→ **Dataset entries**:
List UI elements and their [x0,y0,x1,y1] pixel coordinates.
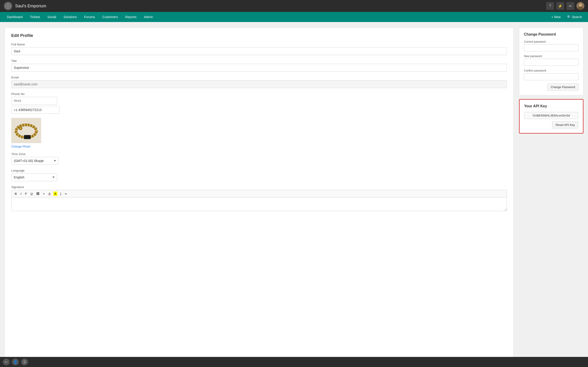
app-logo [4,2,12,10]
nav-right: + New 🔍 Search [549,14,584,20]
nav-solutions[interactable]: Solutions [60,13,80,21]
change-password-title: Change Password [524,32,579,36]
nav-links: Dashboard Tickets Social Solutions Forum… [4,13,156,21]
sig-font-btn[interactable]: F [24,192,28,196]
top-bar-right: ? ⚡ ✏ [546,2,584,10]
reset-api-key-button[interactable]: Reset API Key [552,121,578,128]
change-password-button[interactable]: Change Password [547,83,579,91]
timezone-group: Time Zone (GMT+01:00) Skopje (GMT+00:00)… [11,152,507,165]
sig-text-color-btn[interactable]: A [48,192,52,196]
phone-type-input[interactable] [11,97,57,105]
right-panels: Change Password Current password New pas… [519,27,583,361]
email-group: Email [11,76,507,88]
profile-photo [11,118,41,143]
new-button[interactable]: + New [549,14,563,20]
current-password-group: Current password [524,40,579,51]
signature-label: Signature [11,185,507,189]
nav-forums[interactable]: Forums [81,13,98,21]
sig-arrow-btn[interactable]: > [42,192,46,196]
nav-social[interactable]: Social [44,13,59,21]
new-password-label: New password [524,55,579,58]
app-title: Saul's Emporium [15,4,46,8]
language-label: Language [11,169,507,172]
phone-inputs [11,97,507,114]
svg-point-4 [579,3,582,7]
timezone-select[interactable]: (GMT+01:00) Skopje (GMT+00:00) UTC (GMT-… [11,157,59,165]
top-bar-left: Saul's Emporium [4,2,46,10]
phone-label: Phone No [11,92,507,96]
svg-rect-9 [24,135,31,139]
top-bar: Saul's Emporium ? ⚡ ✏ [0,0,588,12]
nav-dashboard[interactable]: Dashboard [4,13,26,21]
sig-bold-btn[interactable]: B [14,192,18,196]
bottom-bar: ↩ 👤 ☰ [0,357,588,367]
change-photo-link[interactable]: Change Photo [11,145,30,148]
confirm-password-label: Confirm password [524,69,579,72]
bottom-back-icon[interactable]: ↩ [3,359,10,365]
full-name-input[interactable] [11,47,507,55]
current-password-input[interactable] [524,44,579,51]
language-group: Language English French German Spanish [11,169,507,181]
signature-textarea[interactable] [11,197,507,211]
main-content: Edit Profile Full Name Title Email Phone… [0,22,588,367]
user-avatar-icon[interactable] [577,2,584,10]
flash-icon[interactable]: ⚡ [556,2,564,10]
full-name-label: Full Name [11,43,507,46]
language-select[interactable]: English French German Spanish [11,173,57,181]
phone-number-input[interactable] [11,106,60,114]
new-password-group: New password [524,55,579,66]
bottom-menu-icon[interactable]: ☰ [21,359,28,365]
sig-bracket-btn[interactable]: ] [59,192,62,196]
phone-group: Phone No [11,92,507,114]
sig-underline-btn[interactable]: U [30,192,34,196]
title-group: Title [11,59,507,72]
nav-admin[interactable]: Admin [141,13,156,21]
sig-image-btn[interactable]: 🖼 [35,192,40,196]
sig-link-btn[interactable]: ∞ [64,192,68,196]
email-label: Email [11,76,507,79]
title-input[interactable] [11,64,507,72]
nav-bar: Dashboard Tickets Social Solutions Forum… [0,12,588,22]
change-password-actions: Change Password [524,83,579,91]
svg-point-2 [8,6,9,6]
sig-italic-btn[interactable]: I [19,192,22,196]
signature-group: Signature B I F U 🖼 > A A ] ∞ [11,185,507,212]
search-button[interactable]: 🔍 Search [565,14,584,20]
signature-toolbar: B I F U 🖼 > A A ] ∞ [11,190,507,197]
svg-point-11 [19,127,22,129]
help-icon[interactable]: ? [546,2,554,10]
new-password-input[interactable] [524,59,579,66]
confirm-password-input[interactable] [524,73,579,80]
confirm-password-group: Confirm password [524,69,579,80]
nav-tickets[interactable]: Tickets [27,13,43,21]
edit-profile-panel: Edit Profile Full Name Title Email Phone… [5,27,514,361]
edit-profile-title: Edit Profile [11,33,507,38]
sig-highlight-btn[interactable]: A [53,192,57,196]
edit-icon[interactable]: ✏ [566,2,574,10]
email-input[interactable] [11,80,507,88]
timezone-label: Time Zone [11,152,507,156]
bottom-user-icon[interactable]: 👤 [12,359,19,365]
api-key-value[interactable] [524,112,578,119]
api-key-title: Your API Key [524,104,578,108]
full-name-group: Full Name [11,43,507,55]
current-password-label: Current password [524,40,579,43]
change-password-panel: Change Password Current password New pas… [519,27,583,95]
nav-reports[interactable]: Reports [122,13,140,21]
api-key-actions: Reset API Key [524,121,578,128]
nav-customers[interactable]: Customers [99,13,121,21]
api-key-panel: Your API Key Reset API Key [519,99,583,133]
title-label: Title [11,59,507,63]
photo-container: Change Photo [11,118,507,148]
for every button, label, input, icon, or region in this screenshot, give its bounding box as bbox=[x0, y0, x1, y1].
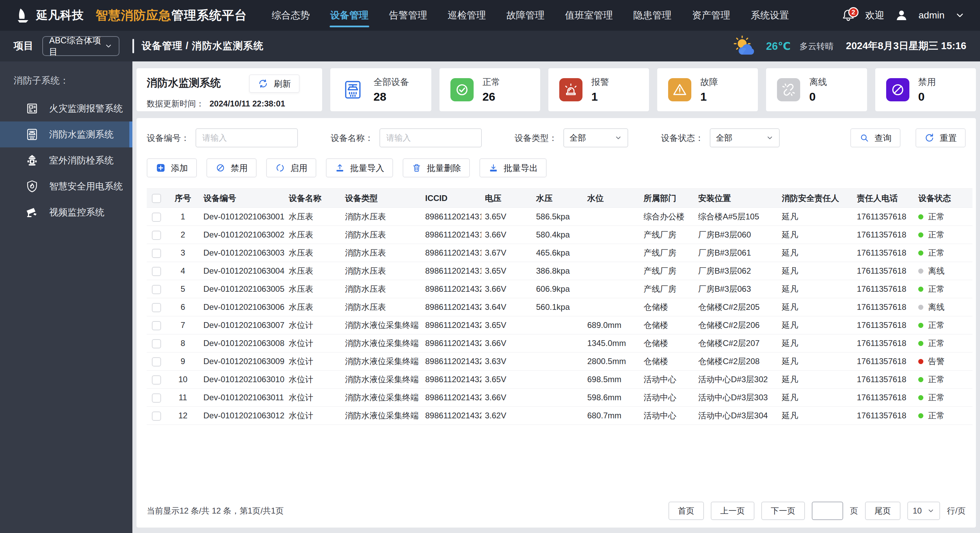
last-page-button[interactable]: 尾页 bbox=[865, 501, 900, 520]
cell-code: Dev-01012021063010 bbox=[200, 371, 285, 389]
user-menu-chevron-down-icon[interactable] bbox=[955, 10, 965, 21]
cell-phone: 17611357618 bbox=[853, 389, 915, 407]
search-button[interactable]: 查询 bbox=[850, 128, 900, 147]
nav-item-overview[interactable]: 综合态势 bbox=[271, 5, 310, 25]
cell-dept: 仓储楼 bbox=[640, 334, 695, 353]
company-logo-icon bbox=[15, 7, 32, 24]
project-select[interactable]: ABC综合体项目 bbox=[42, 36, 119, 56]
cell-name: 水位计 bbox=[285, 316, 342, 334]
row-checkbox[interactable] bbox=[152, 375, 161, 385]
cell-code: Dev-01012021063005 bbox=[200, 280, 285, 298]
nav-item-hazard[interactable]: 隐患管理 bbox=[633, 5, 672, 25]
user-avatar-icon[interactable] bbox=[895, 8, 908, 22]
ban-outline-icon bbox=[215, 163, 226, 173]
chevron-down-icon bbox=[614, 134, 622, 142]
status-text: 正常 bbox=[928, 284, 945, 293]
sidebar-item-electric-safety[interactable]: 智慧安全用电系统 bbox=[0, 173, 132, 199]
device-no-input[interactable] bbox=[196, 128, 298, 147]
cell-type: 消防水压表 bbox=[342, 280, 422, 298]
row-checkbox[interactable] bbox=[152, 321, 161, 330]
sidebar-item-water-monitor[interactable]: 消防水监测系统 bbox=[0, 121, 132, 147]
select-all-checkbox[interactable] bbox=[152, 194, 161, 203]
shower-device-icon bbox=[342, 79, 364, 101]
cell-level: 598.6mm bbox=[584, 389, 640, 407]
row-checkbox[interactable] bbox=[152, 285, 161, 294]
row-checkbox[interactable] bbox=[152, 339, 161, 348]
nav-item-fault[interactable]: 故障管理 bbox=[506, 5, 545, 25]
body-row: 消防子系统： 火灾监测报警系统消防水监测系统室外消防栓系统智慧安全用电系统视频监… bbox=[0, 61, 980, 533]
nav-item-inspection[interactable]: 巡检管理 bbox=[447, 5, 487, 25]
cell-phone: 17611357618 bbox=[853, 353, 915, 371]
page-number-input[interactable] bbox=[812, 501, 843, 520]
batch-import-button[interactable]: 批量导入 bbox=[326, 158, 393, 177]
sidebar-item-label: 室外消防栓系统 bbox=[49, 154, 114, 167]
cell-dept: 仓储楼 bbox=[640, 298, 695, 316]
cell-type: 消防水液位采集终端 bbox=[342, 334, 422, 353]
cell-voltage: 3.65V bbox=[482, 262, 533, 280]
sidebar-item-fire-alarm[interactable]: 火灾监测报警系统 bbox=[0, 95, 132, 121]
notification-bell-icon[interactable]: 2 bbox=[842, 8, 855, 22]
status-text: 告警 bbox=[928, 356, 945, 366]
device-status-select[interactable]: 全部 bbox=[710, 128, 780, 147]
disable-button[interactable]: 禁用 bbox=[207, 158, 256, 177]
cell-type: 消防水压表 bbox=[342, 298, 422, 316]
device-name-input[interactable] bbox=[379, 128, 482, 147]
batch-export-button[interactable]: 批量导出 bbox=[479, 158, 547, 177]
cell-location: 厂房B#3层060 bbox=[695, 226, 778, 244]
first-page-button[interactable]: 首页 bbox=[668, 501, 704, 520]
check-circle-icon bbox=[454, 82, 470, 98]
row-checkbox[interactable] bbox=[152, 267, 161, 276]
platform-title-highlight: 智慧消防应急 bbox=[95, 8, 171, 22]
row-checkbox[interactable] bbox=[152, 412, 161, 421]
temperature: 26℃ bbox=[766, 40, 791, 53]
cell-phone: 17611357618 bbox=[853, 371, 915, 389]
nav-item-device[interactable]: 设备管理 bbox=[329, 5, 369, 25]
device-type-select[interactable]: 全部 bbox=[563, 128, 628, 147]
cell-no: 1 bbox=[166, 208, 200, 226]
company-name: 延凡科技 bbox=[36, 8, 84, 23]
row-checkbox[interactable] bbox=[152, 231, 161, 240]
nav-item-duty[interactable]: 值班室管理 bbox=[565, 5, 614, 25]
cell-code: Dev-01012021063012 bbox=[200, 407, 285, 425]
add-button[interactable]: 添加 bbox=[147, 158, 197, 177]
cell-level bbox=[584, 280, 640, 298]
row-checkbox[interactable] bbox=[152, 249, 161, 258]
status-text: 正常 bbox=[928, 212, 945, 221]
row-checkbox[interactable] bbox=[152, 357, 161, 366]
status-dot bbox=[918, 250, 923, 256]
table-row: 9Dev-01012021063009水位计消防水液位采集终端898611202… bbox=[147, 353, 972, 371]
cell-dept: 产线厂房 bbox=[640, 226, 695, 244]
refresh-label: 刷新 bbox=[274, 78, 291, 89]
sidebar-item-video[interactable]: 视频监控系统 bbox=[0, 199, 132, 225]
status-dot bbox=[918, 395, 923, 400]
cell-voltage: 3.62V bbox=[482, 407, 533, 425]
page-size-select[interactable]: 10 bbox=[907, 501, 940, 520]
nav-item-settings[interactable]: 系统设置 bbox=[750, 5, 790, 25]
cell-iccid: 89861120214319 bbox=[422, 262, 482, 280]
reset-button[interactable]: 重置 bbox=[915, 128, 966, 147]
cell-location: 仓储楼C#2层206 bbox=[695, 316, 778, 334]
row-checkbox[interactable] bbox=[152, 393, 161, 403]
next-page-button[interactable]: 下一页 bbox=[761, 501, 805, 520]
nav-item-asset[interactable]: 资产管理 bbox=[691, 5, 731, 25]
prev-page-button[interactable]: 上一页 bbox=[711, 501, 754, 520]
cell-code: Dev-01012021063002 bbox=[200, 226, 285, 244]
cell-pressure bbox=[533, 407, 584, 425]
cell-status: 离线 bbox=[915, 298, 972, 316]
search-icon bbox=[859, 133, 869, 143]
nav-item-alarm[interactable]: 告警管理 bbox=[388, 5, 428, 25]
warning-triangle-icon bbox=[672, 82, 687, 98]
sidebar-item-hydrant[interactable]: 室外消防栓系统 bbox=[0, 147, 132, 173]
stat-value: 0 bbox=[809, 90, 827, 103]
row-checkbox[interactable] bbox=[152, 213, 161, 222]
sun-cloud-weather-icon bbox=[732, 35, 759, 57]
refresh-button[interactable]: 刷新 bbox=[249, 75, 300, 93]
enable-button[interactable]: 启用 bbox=[266, 158, 316, 177]
cell-level: 698.5mm bbox=[584, 371, 640, 389]
enable-button-label: 启用 bbox=[290, 162, 307, 174]
batch-delete-button[interactable]: 批量删除 bbox=[402, 158, 470, 177]
row-checkbox[interactable] bbox=[152, 303, 161, 312]
cell-status: 告警 bbox=[915, 353, 972, 371]
status-text: 离线 bbox=[928, 266, 945, 275]
batch-export-button-label: 批量导出 bbox=[504, 162, 538, 174]
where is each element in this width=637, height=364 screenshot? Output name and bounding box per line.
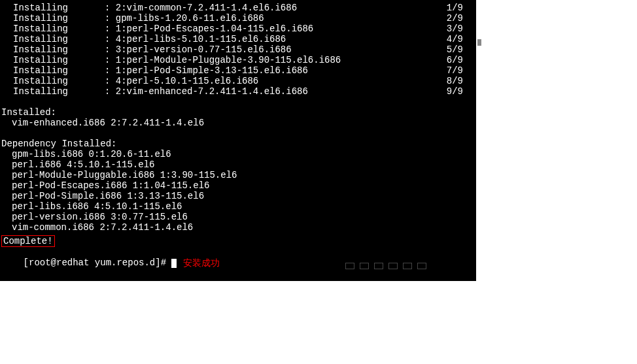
install-sep: :	[105, 13, 116, 24]
install-label: Installing	[13, 3, 105, 13]
install-progress: 4/9	[447, 34, 476, 44]
install-progress: 2/9	[447, 13, 476, 24]
terminal-output[interactable]: Installing : 2:vim-common-7.2.411-1.4.el…	[0, 0, 476, 281]
install-label: Installing	[13, 76, 105, 86]
install-package: 4:perl-libs-5.10.1-115.el6.i686	[116, 34, 447, 44]
install-package: gpm-libs-1.20.6-11.el6.i686	[116, 13, 447, 24]
install-label: Installing	[13, 86, 105, 97]
install-row: Installing : 1:perl-Pod-Escapes-1.04-115…	[0, 24, 476, 34]
install-sep: :	[105, 34, 116, 44]
install-label: Installing	[13, 34, 105, 44]
dependency-header: Dependency Installed:	[0, 139, 476, 149]
install-row: Installing : gpm-libs-1.20.6-11.el6.i686…	[0, 13, 476, 24]
status-icon	[403, 263, 412, 269]
install-row: Installing : 3:perl-version-0.77-115.el6…	[0, 44, 476, 55]
dependency-item: gpm-libs.i686 0:1.20.6-11.el6	[0, 149, 476, 159]
status-icon	[417, 263, 426, 269]
install-label: Installing	[13, 24, 105, 34]
install-progress: 9/9	[447, 86, 476, 97]
install-sep: :	[105, 44, 116, 55]
dependency-item: perl-Pod-Escapes.i686 1:1.04-115.el6	[0, 180, 476, 191]
install-progress: 1/9	[447, 3, 476, 13]
install-sep: :	[105, 65, 116, 76]
dependency-item: vim-common.i686 2:7.2.411-1.4.el6	[0, 222, 476, 233]
install-row: Installing : 1:perl-Module-Pluggable-3.9…	[0, 55, 476, 65]
install-row: Installing : 4:perl-libs-5.10.1-115.el6.…	[0, 34, 476, 44]
install-progress: 8/9	[447, 76, 476, 86]
install-row: Installing : 4:perl-5.10.1-115.el6.i686 …	[0, 76, 476, 86]
install-progress: 3/9	[447, 24, 476, 34]
status-icon	[388, 263, 398, 269]
install-package: 3:perl-version-0.77-115.el6.i686	[116, 44, 447, 55]
cursor-icon	[171, 259, 177, 268]
complete-highlight-box: Complete!	[1, 235, 55, 247]
install-progress: 5/9	[447, 44, 476, 55]
install-row: Installing : 2:vim-common-7.2.411-1.4.el…	[0, 3, 476, 13]
install-package: 2:vim-enhanced-7.2.411-1.4.el6.i686	[116, 86, 447, 97]
status-icon	[374, 263, 383, 269]
complete-text: Complete!	[3, 236, 53, 246]
install-sep: :	[105, 55, 116, 65]
dependency-item: perl-version.i686 3:0.77-115.el6	[0, 212, 476, 222]
install-row: Installing : 1:perl-Pod-Simple-3.13-115.…	[0, 65, 476, 76]
dependency-item: perl.i686 4:5.10.1-115.el6	[0, 159, 476, 170]
install-label: Installing	[13, 65, 105, 76]
shell-prompt: [root@redhat yum.repos.d]#	[24, 257, 172, 268]
status-icon	[345, 263, 354, 269]
install-label: Installing	[13, 55, 105, 65]
blank-line	[0, 128, 476, 139]
install-package: 1:perl-Pod-Simple-3.13-115.el6.i686	[116, 65, 447, 76]
install-progress: 6/9	[447, 55, 476, 65]
install-package: 4:perl-5.10.1-115.el6.i686	[116, 76, 447, 86]
install-sep: :	[105, 24, 116, 34]
install-sep: :	[105, 3, 116, 13]
installed-item: vim-enhanced.i686 2:7.2.411-1.4.el6	[0, 118, 476, 128]
install-package: 1:perl-Module-Pluggable-3.90-115.el6.i68…	[116, 55, 447, 65]
install-package: 2:vim-common-7.2.411-1.4.el6.i686	[116, 3, 447, 13]
install-progress: 7/9	[447, 65, 476, 76]
status-bar-icons	[345, 263, 426, 269]
installed-header: Installed:	[0, 107, 476, 118]
install-label: Installing	[13, 44, 105, 55]
dependency-item: perl-Module-Pluggable.i686 1:3.90-115.el…	[0, 170, 476, 180]
scrollbar-marker	[477, 39, 481, 46]
install-package: 1:perl-Pod-Escapes-1.04-115.el6.i686	[116, 24, 447, 34]
dependency-item: perl-Pod-Simple.i686 1:3.13-115.el6	[0, 191, 476, 201]
annotation-success: 安装成功	[183, 257, 220, 268]
status-icon	[360, 263, 369, 269]
blank-line	[0, 97, 476, 107]
install-label: Installing	[13, 13, 105, 24]
install-sep: :	[105, 76, 116, 86]
install-row: Installing : 2:vim-enhanced-7.2.411-1.4.…	[0, 86, 476, 97]
dependency-item: perl-libs.i686 4:5.10.1-115.el6	[0, 201, 476, 212]
install-sep: :	[105, 86, 116, 97]
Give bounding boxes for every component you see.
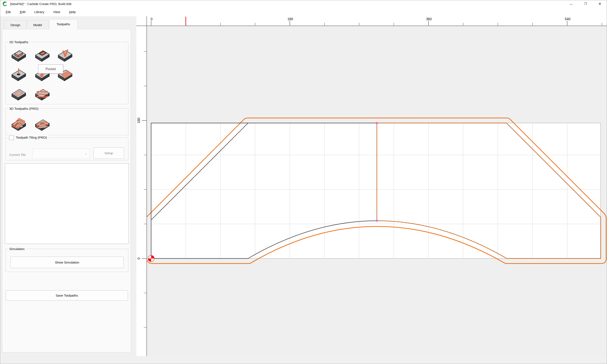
group-3d-label: 3D Toolpaths (PRO) bbox=[8, 107, 40, 111]
engrave-toolpath-icon[interactable] bbox=[10, 86, 27, 103]
ruler-x-label: 360 bbox=[426, 17, 432, 21]
menu-bar: FileEditLibraryViewHelp bbox=[0, 8, 607, 16]
show-simulation-button[interactable]: Show Simulation bbox=[11, 257, 124, 268]
rough-3d-toolpath-icon[interactable] bbox=[10, 117, 27, 133]
tab-model[interactable]: Model bbox=[27, 20, 49, 29]
tiling-checkbox[interactable] bbox=[9, 135, 14, 140]
maximize-button[interactable]: ❐ bbox=[578, 0, 593, 8]
origin-marker bbox=[148, 255, 154, 262]
menu-file[interactable]: File bbox=[1, 8, 15, 16]
menu-edit[interactable]: Edit bbox=[15, 8, 30, 16]
design-canvas[interactable]: 01803605400180 bbox=[136, 16, 607, 356]
group-3d-toolpaths: 3D Toolpaths (PRO) bbox=[5, 108, 128, 135]
finish-3d-toolpath-icon[interactable] bbox=[34, 117, 51, 133]
tab-design[interactable]: Design bbox=[4, 20, 26, 29]
app-logo-icon bbox=[3, 1, 7, 6]
menu-library[interactable]: Library bbox=[30, 8, 49, 16]
contour-toolpath-icon[interactable] bbox=[10, 48, 27, 65]
top-ruler bbox=[136, 16, 607, 26]
left-ruler bbox=[136, 16, 147, 356]
group-2d-toolpaths: 2D Toolpaths bbox=[5, 42, 128, 104]
tab-toolpaths[interactable]: Toolpaths bbox=[49, 19, 78, 29]
tiling-setup-button[interactable]: Setup bbox=[93, 147, 124, 159]
close-button[interactable]: ✕ bbox=[593, 0, 607, 8]
pocket-tooltip: Pocket bbox=[38, 65, 63, 74]
ruler-x-label: 540 bbox=[565, 17, 570, 21]
tiling-legend: Toolpath Tiling (PRO) bbox=[8, 135, 48, 140]
minimize-button[interactable]: — bbox=[564, 0, 578, 8]
vector-node[interactable] bbox=[376, 122, 378, 124]
tiling-label: Toolpath Tiling (PRO) bbox=[16, 135, 47, 140]
current-tile-label: Current Tile bbox=[9, 153, 26, 156]
chevron-down-icon: ⌄ bbox=[84, 152, 87, 155]
ruler-y-label: 180 bbox=[137, 118, 141, 123]
pocket-toolpath-icon[interactable] bbox=[34, 48, 51, 65]
current-tile-dropdown[interactable]: ⌄ bbox=[32, 149, 90, 159]
ruler-x-label: 180 bbox=[288, 17, 293, 21]
group-simulation: Simulation Show Simulation bbox=[5, 249, 128, 272]
ruler-x-label: 0 bbox=[151, 17, 153, 21]
stock-outline bbox=[151, 123, 601, 259]
group-2d-label: 2D Toolpaths bbox=[8, 40, 29, 44]
title-bar: [NewFile]* - Carbide Create PRO, Build 8… bbox=[0, 0, 607, 8]
simulation-label: Simulation bbox=[8, 247, 26, 251]
toolpath-list[interactable] bbox=[5, 163, 129, 244]
toolpaths-panel: 2D Toolpaths bbox=[2, 29, 131, 352]
ruler-y-label: 0 bbox=[137, 257, 141, 259]
drill-toolpath-icon[interactable] bbox=[10, 67, 27, 84]
vector-node[interactable] bbox=[376, 220, 378, 221]
group-toolpath-tiling: Toolpath Tiling (PRO) Current Tile ⌄ Set… bbox=[5, 138, 128, 160]
window-title: [NewFile]* - Carbide Create PRO, Build 8… bbox=[10, 0, 71, 8]
menu-help[interactable]: Help bbox=[65, 8, 80, 16]
save-toolpaths-button[interactable]: Save Toolpaths bbox=[6, 290, 128, 301]
cutout-toolpath-icon[interactable] bbox=[34, 86, 51, 103]
menu-view[interactable]: View bbox=[49, 8, 65, 16]
vcarve-toolpath-icon[interactable] bbox=[56, 48, 73, 65]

→ **Problem requirements**: Take every line above where "libs" appears and copy it.

→ **Written solution**:
install-package: 4:perl-libs-5.10.1-115.el6.i686	[116, 34, 447, 44]
install-package: gpm-libs-1.20.6-11.el6.i686	[116, 13, 447, 24]
install-row: Installing : gpm-libs-1.20.6-11.el6.i686…	[0, 13, 476, 24]
dependency-item: gpm-libs.i686 0:1.20.6-11.el6	[0, 149, 476, 159]
install-row: Installing : 4:perl-libs-5.10.1-115.el6.…	[0, 34, 476, 44]
dependency-item: perl-libs.i686 4:5.10.1-115.el6	[0, 201, 476, 212]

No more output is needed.